Critique : Alien: Isolation

Sur console, personne ne vous entendra crier

Fiche

Titre :
Alien: Isolation
Éditeur :Sega
Développeur :The Creative Assembly
Plate-forme :PC, PlayStation 4, Xbox OneDate de sortie :7 / 10 / 2014
Genre :FPS, InfiltrationTesté sur :PlayStation 4

Le détecteur, votre meilleur et seul ami du jeu.

Critique

Alien chez SEGA, ça n’a pas été plus fort que toi. Ben oui, ça a donné Aliens: Colonial Marines. Bon, je ne vais pas pouvoir en dire grand-chose, vu que je n’y ai jamais touché, mais vu les notes, j’ai bien fait. La vie est trop courte comme on dit. Espérons donc qu’Alien: Isolation remonte le niveau.
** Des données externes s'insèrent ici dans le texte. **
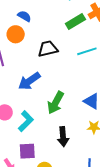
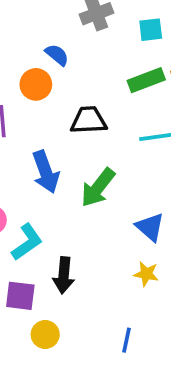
blue arrow: (29, 81) -> (46, 172), turned -85
green arrow: (56, 103) -> (98, 188), moved
black arrow: (63, 137) -> (64, 275), moved

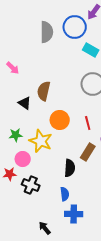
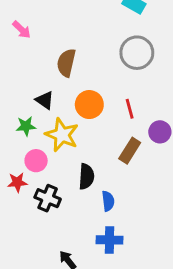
black triangle: (25, 103) -> (45, 100), moved
black semicircle: (70, 168) -> (86, 177), moved
blue semicircle: (65, 194) -> (108, 201), moved

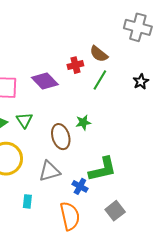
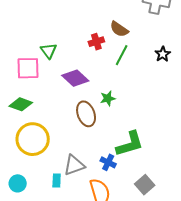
purple diamond: (45, 81) -> (75, 78), moved
green triangle: (24, 120) -> (49, 51), moved
gray triangle: (49, 171) -> (74, 165), moved

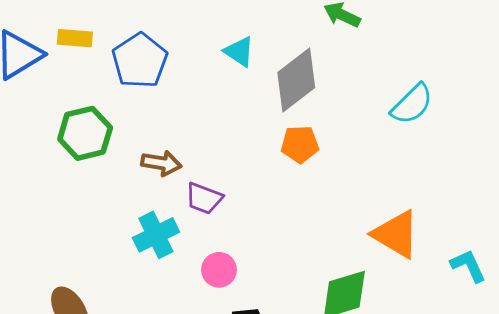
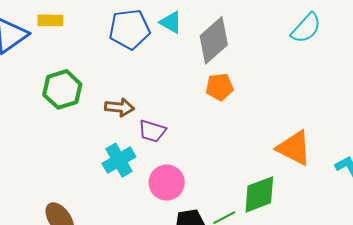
blue pentagon: (140, 61) -> (129, 29), moved, turned 30
cyan semicircle: (412, 104) -> (306, 28), moved
pink circle: (219, 270) -> (167, 183), size x1.4

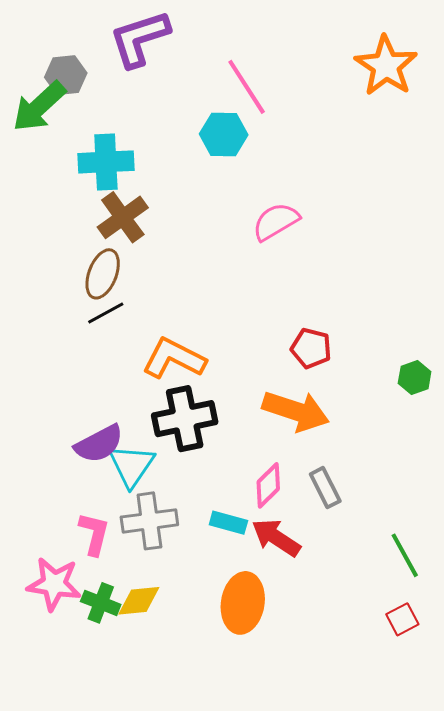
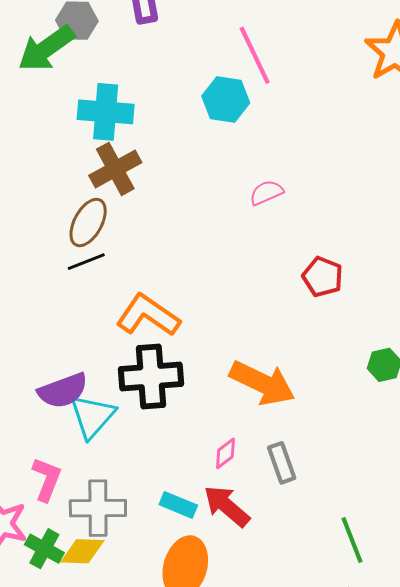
pink semicircle: (276, 222) -> (266, 193), size x0.7
red pentagon: (311, 348) -> (323, 277), moved
pink diamond: (268, 485) -> (225, 453), size x0.7
gray cross: (149, 521) -> (98, 508), moved
cyan rectangle: (228, 523) -> (178, 505), moved

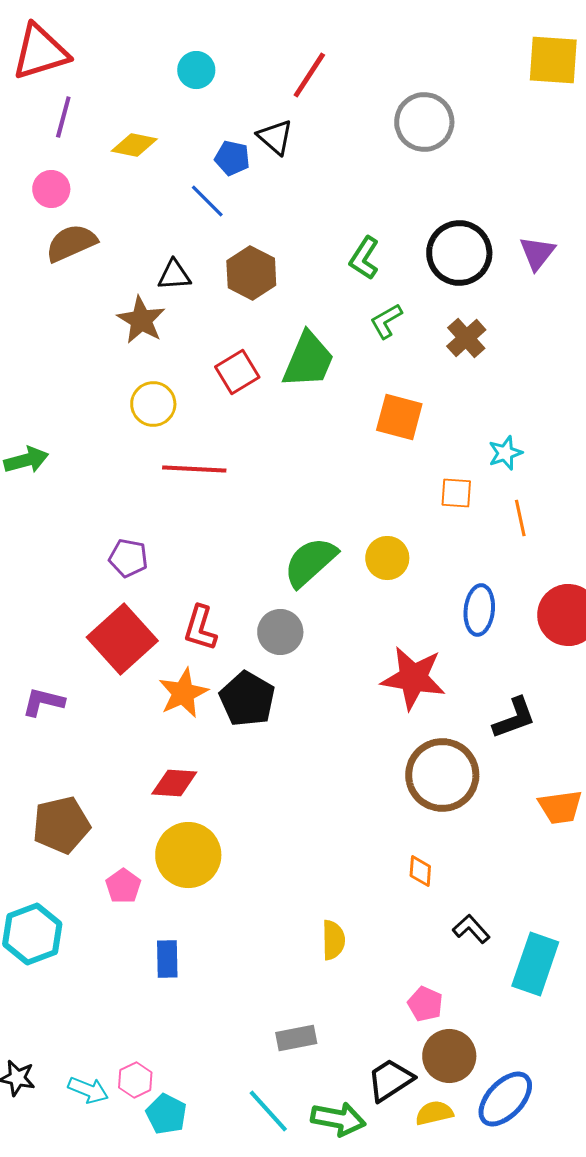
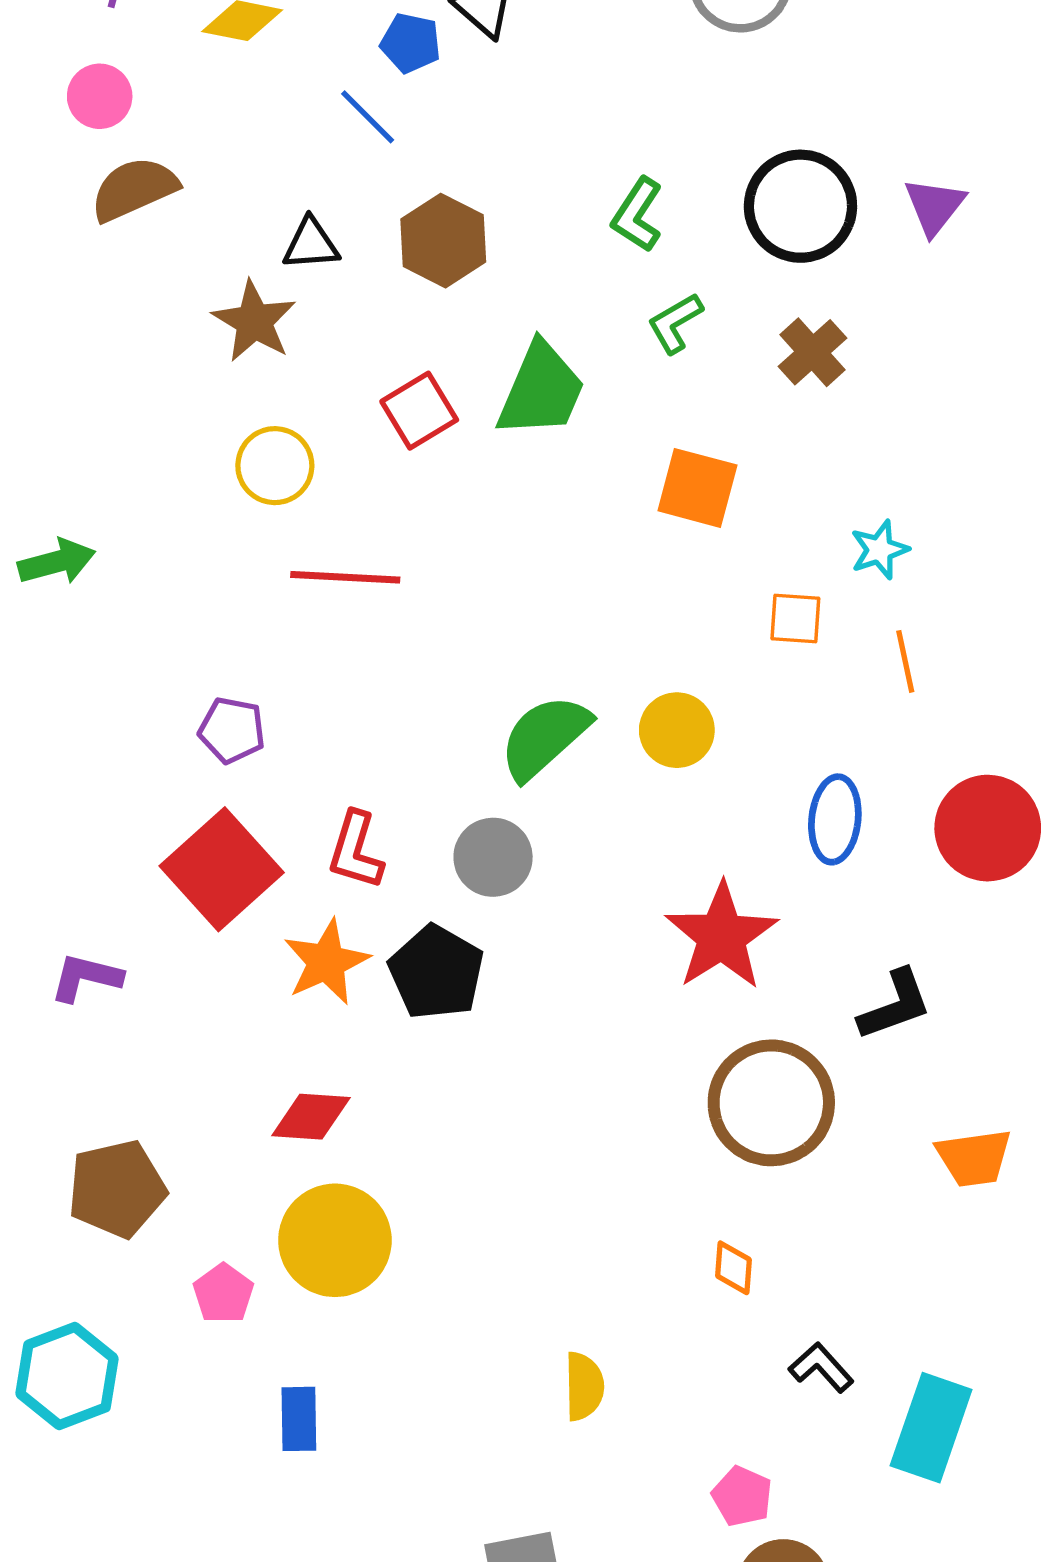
red star: (413, 678) -> (721, 936), turned 30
À l’inverse des jeux Aliens vs. Predator, Alien: Isolation n’est pas un FPS bourrin. Ici, l’objectif est de survivre au lieu de mitrailler une nuée d’Aliens. Déjà, je ne vous dis combien vous transpirez quand un Alien rode dans les parages. Il faut dire que c’est la mort assurée s’il te voit. Le meilleur, c’est quand il te chope par-derrière. La tête du personnage (la caméra) s’abaisse pour regarder son torse et on voit la queue de l’Alien le transpercer. Si tu te demandais que ça fait de se faire empaler par la queue de l’Alien, le jeu de The Creative Assembly te donne une idée.

Alien, fais-moi peur

On incarne la fille de Ripley, l’héroïne de la quadrilogie Alien, qui s’appelle… Accrochez-vous bien… Ripley. Le jeu prend place une dizaine d’années après la tragédie du Nostromo (racontée dans le chef d’œuvre Alien, le huitième passager). La jeune Ripley, avec quelques gars, va devoir aller récupérer la boite noire du Nostromo dans une espèce de cité spatiale, une station spatiale quoi. Le début me pose déjà un gros problème. Les cinématiques laguent à mort. C’est complètement con d’avoir laissé ça, ça nuit à l’immersion au point d’espérer que les cinématiques se fassent rare (ce qui est heureusement le cas). Bref, le début ressemble pas mal à Dead Space. Mais sans Cutter Plasma. Donc autant vous dire que le stress est palpable. Je crois bien que j’ai passé presque les deux premières heures du jeu à avancer uniquement accroupi.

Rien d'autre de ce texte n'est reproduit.